If we compare the MPC Keys 61 to a workstation product like the Kronos, the latter – while it takes a while to fire up – doesn’t feel underpowered to me. The Kronos has 3GB of ram, allows for disk streaming of sample libraries, and can have up to 16 multitimbral parts in a Combi or sequence along with a ton of FX which themselves are highly configurable. It has nine different synth engines and you are limited only by the processing power available. The Kronos is 12 years old. However, we have to remember that a Kronos costs about $4K new (in Canadian dollars) which is double the cost of the Akai. The Akai gets a lot of stuff right: it excels when it comes to sampling and sequencing which is probably not a surprise to anyone given its lineage. It has a great touch screen. The keybed feels pretty nice and of course the pads are great. It’s stepping into a market where it’s competing with mid-range products like the Nautilus and the Fantom-O series. In that way, I think it’s doing quite well and offers some unique advantages but those instruments ARE able to access a lot of sounds without requiring load times.
One group of products are ROM based workstations that sample, and the MPC61 is a sampler that is trying to behave like a workstation. It’s an interesting approach that I haven’t seen in a while. I think it could make for an excellent 2nd keyboard in a pro rig.
OK I just went through his video. Obviously the stability issues he encountered are significant. One of the reasons I like to use hardware is because it’s ideally more stable than a software environment. My Lives have crashed once in a while, but never on a gig once everything is loaded. He raises fair points about the Force being unfinished for a significant amount of time, though I will say that NOW it’s a pretty incredible product.
I hope Akai can get this sorted and in a shorter period of time than what they did with the Force. I’m delighted to see them move into the hardware keyboard world, bringing a new perspective. Having a unit that does a few things well is better than having something that is trying to be everything at the cost of reliability, especially for live performers.
The biggest bug at Akai is called Jack O’Donnell and probably too big of a bug to ever get fixed.
Care to explain?
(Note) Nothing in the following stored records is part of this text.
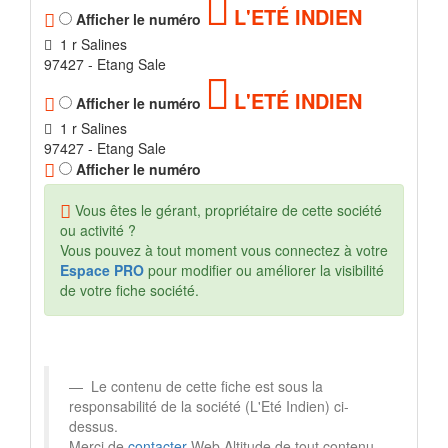
L'ETÉ INDIEN
Afficher le numéro
1 r Salines
97427 - Etang Sale
L'ETÉ INDIEN
Afficher le numéro
1 r Salines
97427 - Etang Sale
Afficher le numéro
Vous êtes le gérant, propriétaire de cette société
ou activité ?
Vous pouvez à tout moment vous connectez à votre
Espace PRO
pour modifier ou améliorer la visibilité
de votre fiche société.
Le contenu de cette fiche est sous la
responsabilité de la société (L'Eté Indien) ci-
dessus.
Merci de
contacter
Web Altitude de tout contenu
I think he has done a lot of good things and compared to Uli B. he is a true visionary…
“compared to Uli B. he is a true visionary…”. In your mind, maybe. Uli is a lot of things and I would put “Visionary” on top of that list. Singlehandedly, he pioneered the bringing of powerful music-making tools to the masses. Sometimes, the person who comes up with an idea isn’t as “visionary” as the person that actually does something with it. I’d like to see the totals, but I bet that there are a hell of a lot more Model-Ds (in either configuration) out there than there are MiniMoogs. I consider myself lucky to have had three different MiniMoogs in my studio at one time or another. I think I paid about $1400 for the last one I purchased sometime in the late 70s. I think I paid $275 for my Model-D when Sweetwater was running a pre-release sale on them.
That’s revisionist. Korg introduced the volca series back in 2013, unless you don’t consider those music-making tools for the masses. The Novation Bass Station II was released in 2013 as well. It’s an affordable monosynth with keyboard and patch memory. There have been many excellent affordable instruments released in the past decade.
All Music Tribe has done is apply a Chinese mass copying and production approach to the music industry. It’s hardly a single person effort; there are hundreds of people involved in the synth R&D effort and thousands taking part in manufacturing. None of this is visionary, it’s simply the application of Chinese Shanzhai copycat culture to a previously unexploited market niche.